(The Bolton Weekly Journal, 17 and 24 October 1885)
The traveller in school-books, who vouched in dryest tones for the fidelity to fact of the following narrative, used to add a ring of truth to it by opening with a nicety of criticism on the heroine’s personality. People were wrong, he declared, when they surmised that Baptista Trewthen was a young woman with scarcely emotions or character. There was nothing in her to love, and nothing to hate—so ran the general opinion. That she showed few positive qualities was true. The colours and tones which changing events paint on the faces of active womankind were looked for in vain upon hers. But still waters run deep; and no crisis had come in the years of her early maidenhood to demonstrate what lay hidden within her, like metal in a mine.
She was the daughter of a small farmer in St Maria’s, one of the Isles of Lyonesse beyond Off-Wessex, who had spent a large sum, as there understood, on her education, by sending her to the mainland for two years. At nineteen she was entered at the Training College for Teachers, and at twenty-one nominated to a school in the country, near Tor-upon-Sea, whither she proceeded after the Christmas examination and holidays.

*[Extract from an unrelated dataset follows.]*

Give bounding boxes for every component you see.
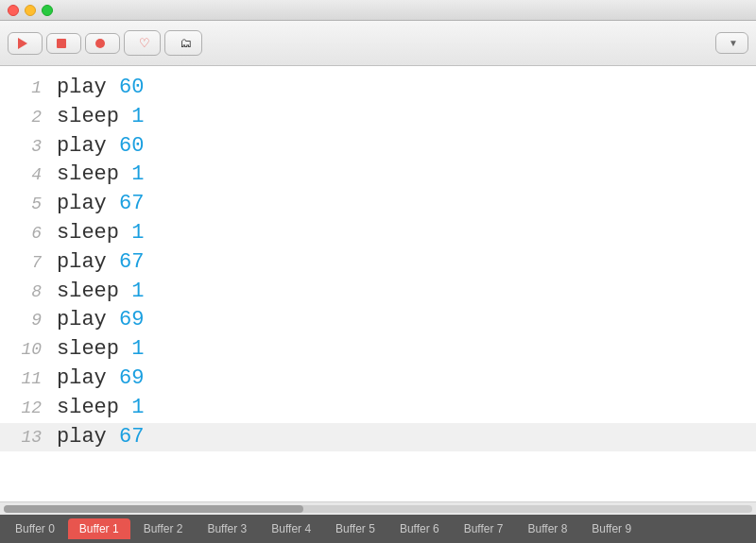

The months passed by from winter to spring and summer, and Baptista applied herself to her new duties as best she could, till an uneventful year had elapsed. Then an air of abstraction pervaded her bearing as she walked to and fro, twice a day, and she showed the traits of a person who had something on her mind. A widow, by name Mrs Wace, in whose house Baptista Trewthen had been provided with a sitting-room and bedroom till the schoolhouse should be built, noticed this change in her youthful tenant’s manner, and at last ventured to press her with a few questions.
‘It has nothing to do with the place, nor with you,’ said Miss Trewthen.
‘Then it is the salary?’
‘No, nor the salary.’
‘Then it is something you have heard from home, my dear.’
Baptista was silent for a few moments. ‘It is Mr Heddegan,’ she murmured. ’Him they used to call David Heddegan before he got his money.’
‘And who is the Mr Heddegan they used to call David?’
’An old bachelor at Giant’s Town, St Maria’s, with no relations whatever, who lives about a stone’s throw from father’s. When I was a child he used to take me on his knee and say he’d marry me some day. Now I am a woman the jest has turned earnest, and he is anxious to do it. And father and mother say I can’t do better than have him.’
‘He’s well off?’
‘Yes—he’s the richest man we know—as a friend and neighbour.’